What you have to do - Reproduce the entries verbatim; no pictures.

Stored entries
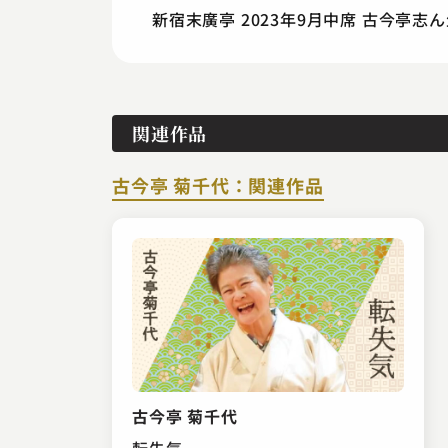
新宿末廣亭 2023年9月中席 古今亭
関連作品
古今亭 菊千代：関連作品
古今亭 菊千代
転失気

Result for this exercise -
新宿末廣亭 2023年9月中席 古今亭
関連作品
古今亭 菊千代：関連作品
古今亭 菊千代
転失気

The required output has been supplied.